2
votes

I want to train word2vec model about 10G news corpus on my Spark cluster. The following is the configration of my spark cluster:

  1. One Master and 4 Worker
  2. each with 80G memory and 24 Cores

However I find training Word2vec using Spark Mllib does't take full advantage of the cluster's resource. For example: the pic of top command in ubuntu

As the above picture shows,only 100% cpu is used in a worker,the other three worker is not in use(so not paste the their picture) and Just now I how trained a word2vec model about 2G news corpus,It takes about 6h,So I want to know how to train the model more efficiently?Thank everyone in advance:)

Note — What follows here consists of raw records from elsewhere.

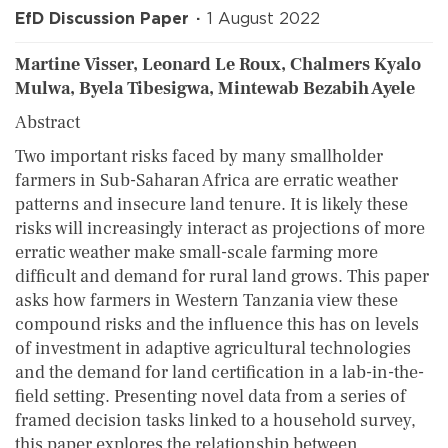
EfD Discussion Paper
1 August 2022
Martine Visser, Leonard Le Roux, Chalmers Kyalo
Mulwa, Byela Tibesigwa, Mintewab Bezabih Ayele
Abstract
Two important risks faced by many smallholder
farmers in Sub-Saharan Africa are erratic weather
patterns and insecure land tenure. It is likely these
risks will increasingly interact as projections of more
erratic weather make small-scale farming more
difficult and demand for rural land grows. This paper
asks how farmers in Western Tanzania view these
compound risks and the influence this has on levels
of investment in adaptive agricultural technologies
and the demand for land certification in a lab-in-the-
field setting. Presenting novel data from a series of
framed decision tasks linked to a household survey,
this paper explores the relationship between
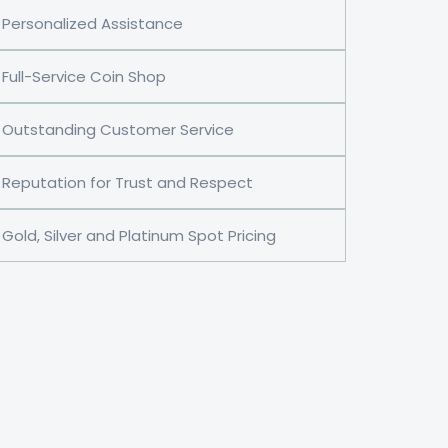
Personalized Assistance
Full-Service Coin Shop
Outstanding Customer Service
Reputation for Trust and Respect
Gold, Silver and Platinum Spot Pricing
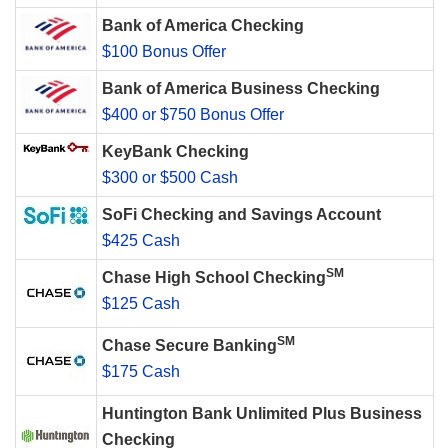
Bank of America Checking
$100 Bonus Offer
Bank of America Business Checking
$400 or $750 Bonus Offer
KeyBank Checking
$300 or $500 Cash
SoFi Checking and Savings Account
$425 Cash
SM
Chase High School Checking
$125 Cash
SM
Chase Secure Banking
$175 Cash
Huntington Bank Unlimited Plus Business
Checking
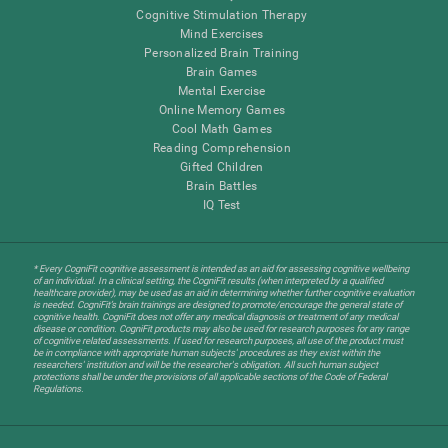
Cognitive Stimulation Therapy
Mind Exercises
Personalized Brain Training
Brain Games
Mental Exercise
Online Memory Games
Cool Math Games
Reading Comprehension
Gifted Children
Brain Battles
IQ Test
* Every CogniFit cognitive assessment is intended as an aid for assessing cognitive wellbeing
of an individual. In a clinical setting, the CogniFit results (when interpreted by a qualified
healthcare provider), may be used as an aid in determining whether further cognitive evaluation
is needed. CogniFit’s brain trainings are designed to promote/encourage the general state of
cognitive health. CogniFit does not offer any medical diagnosis or treatment of any medical
disease or condition. CogniFit products may also be used for research purposes for any range
of cognitive related assessments. If used for research purposes, all use of the product must
be in compliance with appropriate human subjects' procedures as they exist within the
researchers' institution and will be the researcher's obligation. All such human subject
protections shall be under the provisions of all applicable sections of the Code of Federal
Regulations.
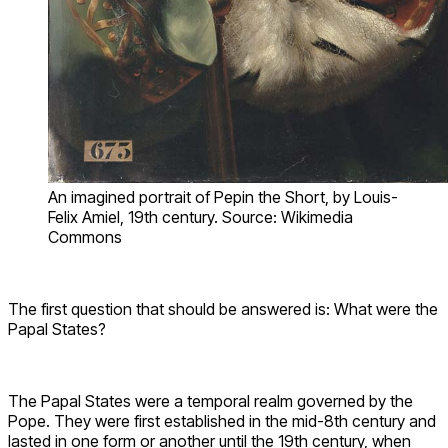
An imagined portrait of Pepin the Short, by Louis-
Felix Amiel, 19th century. Source: Wikimedia
Commons
The first question that should be answered is: What were the
Papal States?
The Papal States were a temporal realm governed by the
Pope. They were first established in the mid-8th century and
lasted in one form or another until the 19th century, when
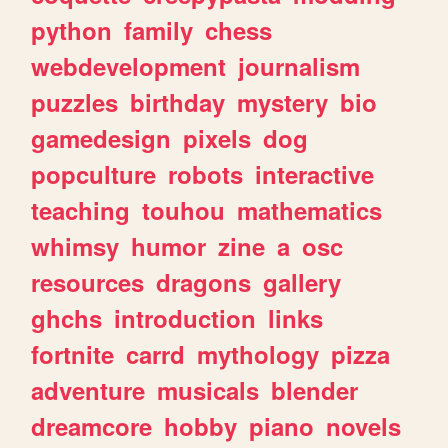
python
family
chess
webdevelopment
journalism
puzzles
birthday
mystery
bio
gamedesign
pixels
dog
popculture
robots
interactive
teaching
touhou
mathematics
whimsy
humor
zine
a
osc
resources
dragons
gallery
ghchs
introduction
links
fortnite
carrd
mythology
pizza
adventure
musicals
blender
dreamcore
hobby
piano
novels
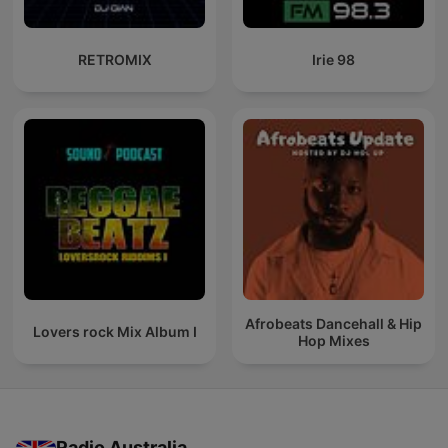
RETROMIX
Irie 98
Afrobeats Dancehall & Hip
Lovers rock Mix Album I
Hop Mixes
Radio Australia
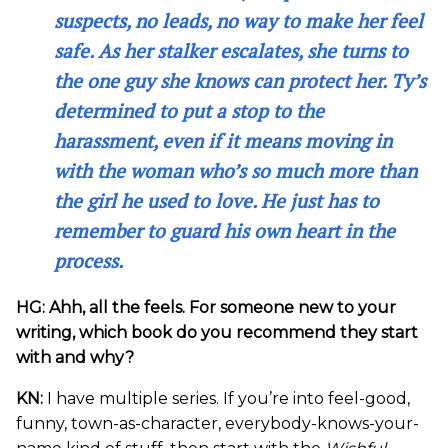
suspects, no leads, no way to make her feel
safe. As her stalker escalates, she turns to
the one guy she knows can protect her. Ty’s
determined to put a stop to the
harassment, even if it means moving in
with the woman who’s so much more than
the girl he used to love. He just has to
remember to guard his own heart in the
process.
HG: Ahh, all the feels. For someone new to your
writing, which book do you recommend they start
with and why?
KN:
I have multiple series. If you’re into feel-good,
funny, town-as-character, everybody-knows-your-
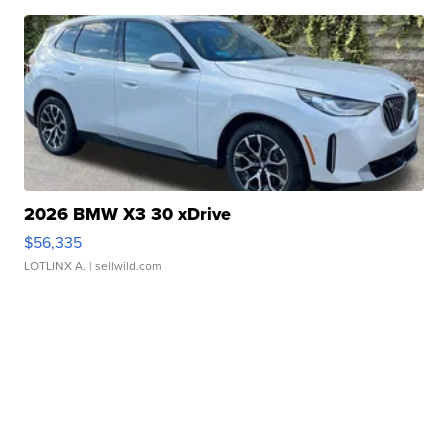
2026 BMW X3 30 xDrive
$56,335
LOTLINX A.
| sellwild.com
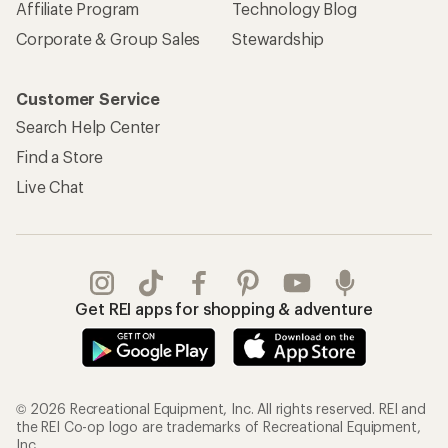
Affiliate Program
Technology Blog
Corporate & Group Sales
Stewardship
Customer Service
Search Help Center
Find a Store
Live Chat
Get REI apps for shopping & adventure
© 2026 Recreational Equipment, Inc. All rights reserved. REI and
the REI Co-op logo are trademarks of Recreational Equipment,
Inc.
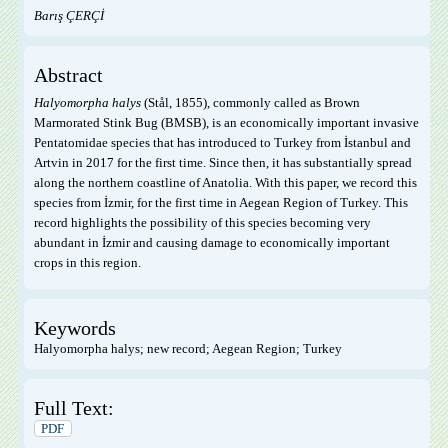
Barış ÇERÇİ
Abstract
Halyomorpha halys
(Stål, 1855), commonly called as Brown
Marmorated Stink Bug (BMSB), is an economically important invasive
Pentatomidae species that has introduced to Turkey from İstanbul and
Artvin in 2017 for the first time. Since then, it has substantially spread
along the northern coastline of Anatolia. With this paper, we record this
species from İzmir, for the first time in Aegean Region of Turkey. This
record highlights the possibility of this species becoming very
abundant in İzmir and causing damage to economically important
crops in this region.
Keywords
Halyomorpha halys; new record; Aegean Region; Turkey
Full Text:
PDF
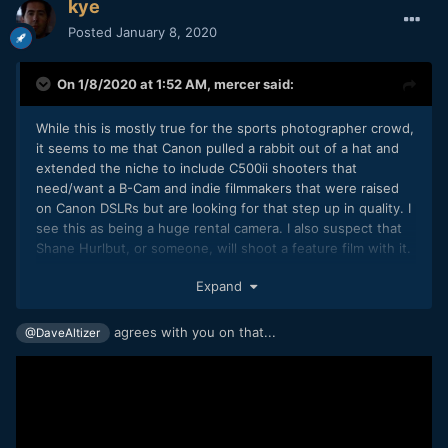
kye
Posted
January 8, 2020
On 1/8/2020 at 1:52 AM,
mercer
said:
While this is mostly true for the sports photographer crowd,
it seems to me that Canon pulled a rabbit out of a hat and
extended the niche to include C500ii shooters that
need/want a B-Cam and indie filmmakers that were raised
on Canon DSLRs but are looking for that step up in quality. I
see this as being a huge rental camera. I also suspect that
Shane Hurlbut, or someone, will shoot a feature film with it.
They basically combined the 1DC and 1DX lines.
Expand
agrees with you on that...
@DaveAltizer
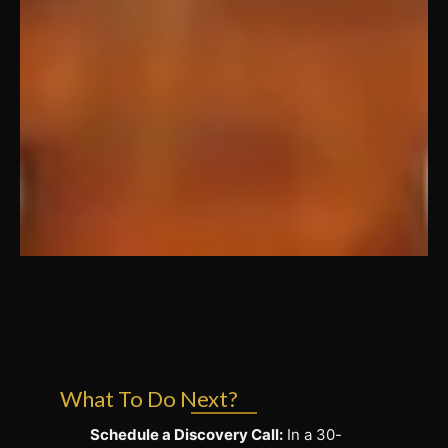
What To Do Next?
Schedule a Discovery Call:
In a 30-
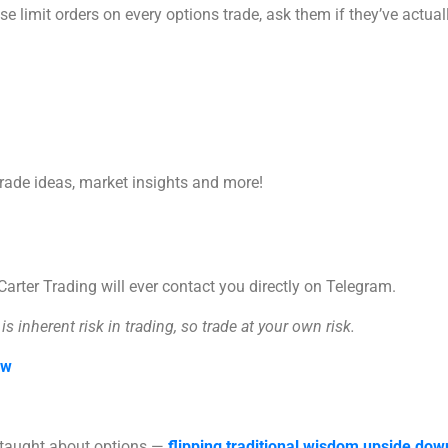
 limit orders on every options trade, ask them if they’ve actuall
trade ideas, market insights and more!
rter Trading will ever contact you directly on Telegram.
s inherent risk in trading, so trade at your own risk.
ow
n taught about options —
flipping traditional wisdom upside dow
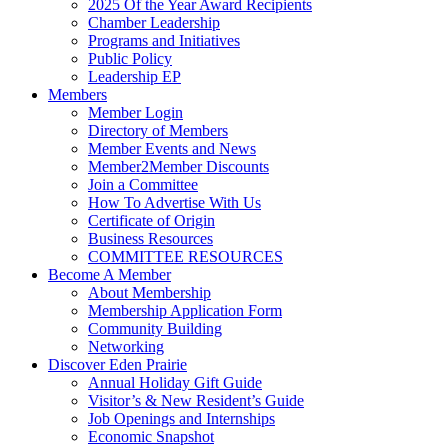
2025 Of the Year Award Recipients
Chamber Leadership
Programs and Initiatives
Public Policy
Leadership EP
Members
Member Login
Directory of Members
Member Events and News
Member2Member Discounts
Join a Committee
How To Advertise With Us
Certificate of Origin
Business Resources
COMMITTEE RESOURCES
Become A Member
About Membership
Membership Application Form
Community Building
Networking
Discover Eden Prairie
Annual Holiday Gift Guide
Visitor’s & New Resident’s Guide
Job Openings and Internships
Economic Snapshot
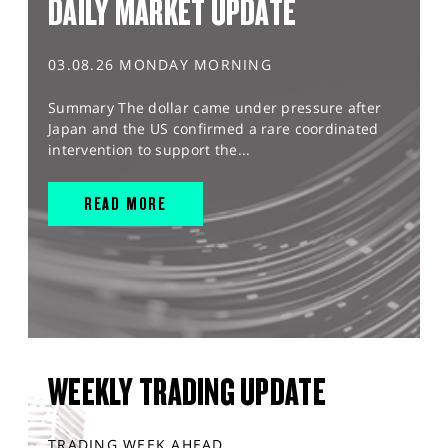
DAILY MARKET UPDATE
03.08.26 MONDAY MORNING
Summary The dollar came under pressure after
Japan and the US confirmed a rare coordinated
intervention to support the...
READ MORE
WEEKLY TRADING UPDATE
TRADING WEEK AHEAD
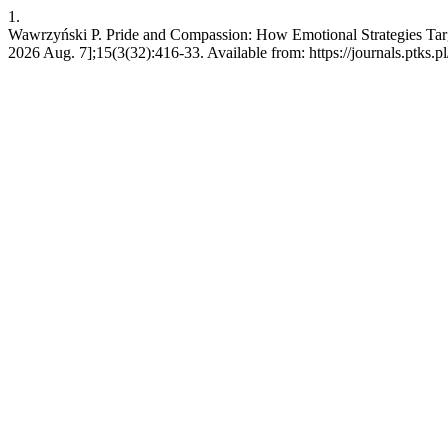
1.
Wawrzyński P. Pride and Compassion: How Emotional Strategies Target
2026 Aug. 7];15(3(32):416-33. Available from: https://journals.ptks.pl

UPDATE1:the following command is what I used in the spark-shell

  1. how to start spark-shell spark-shell \ --master spark://ip:7077 \ --executor-memory 70G \ --driver-memory 70G \ --conf spark.akka.frameSize=2000 \ --conf spark.driver.maxResultSize=0 \ --conf spark.default.parallelism=180
  2. the following command is what I used to train word2vec model in the spark-shell: //import related packages import org.apache.spark._ import org.apache.spark.mllib.linalg.{Vector, Vectors} import org.apache.spark.mllib.feature.{Word2Vec, Word2VecModel} //read about 10G newsdata corpus val newsdata = sc.textFile("hdfs://ip:9000/user/bd/newsdata/*",600).map(line => line.split(" ").toSeq) //Configure word2vec parameters val word2vec = new Word2Vec() word2vec.setMinCount(10) word2vec.setNumIterations(10) word2vec.setVectorSize(200) //train the model val model = word2vec.fit(newsdata)

UPDATE2:

I have train the model for about 24h and it doesn't complete. The cluster is running like this: only 100% cpu is used in a worker,the other three worker is not in use as before.

2
Post the code and command you are using to train your Word2Vec model.kampta
Thank you very much for reply ,I have update my code used to train Word2Vec model.Lei Li
I have the same issue.blackbox

2 Answers

5
votes

I experienced a similar problem in Python when training a Word2Vec model. Looking at the PySpark docs for word2vec here, it reads:

setNumIterations(numIterations) Sets number of iterations (default: 1), which should be smaller than or equal to number of partitions.

New in version 1.2.0.

setNumPartitions(numPartitions)Sets number of partitions (default: 1). Use a small number for accuracy.

New in version 1.2.0.

My word2vec model stopped hanging, and Spark stopped running out of memory when I increased the number of partitions used by the model so that numIterations <= numPartitions

I suggest you set word2vec.setNumIterations(1) or word2vec.setNumPartitions(10).

2
votes

As your model is taking too long to train, I think you should first try and understand how spark actually benefits the model training part. As per this paper,

Many common machine learning algorithms apply a function repeatedly to the same dataset to optimize a parameter (e.g., through gradient descent). While each iteration can be expressed as a MapReduce/Dryad job, each job must reload the data from disk, incurring a significant performance penalty

Spark mllib's libraries remove this performance penalty by caching the data in memory during the first iteration. So subsequent iterations are extremely quick compared to the first iteration and hence, there is a significant reduction in model training time. I think, in your case, the executor memory might be insufficient to load a partition of data in memory. Hence contents would be spilled to disk and would need to be fetched from disk again in every iteration, thus killing any performance benefits of spark. To make sure, this is actually the case, you should try and look at the executor logs which would contain some lines like "Unable to store rdd_x_y in memory". If this is indeed the case, you'll need to adjust --num-executors, --executor-memory and numPartitions to see which values of these parameters are able to load the entire data into memory. You can try out with a small data set, single executor and a small value of executor memory on your local machine and analyze logs while incrementally increasing executor memory to see at which config the data is totally cached in memory. Once you have the configs for the small data set, you can do the Maths to figure out how many executors with how much memory are required and what should be the number of partitions for the required partition size.

I had faced a similar problem and managed to bring down model training time from around 4 hours to 20 minutes by following the above steps.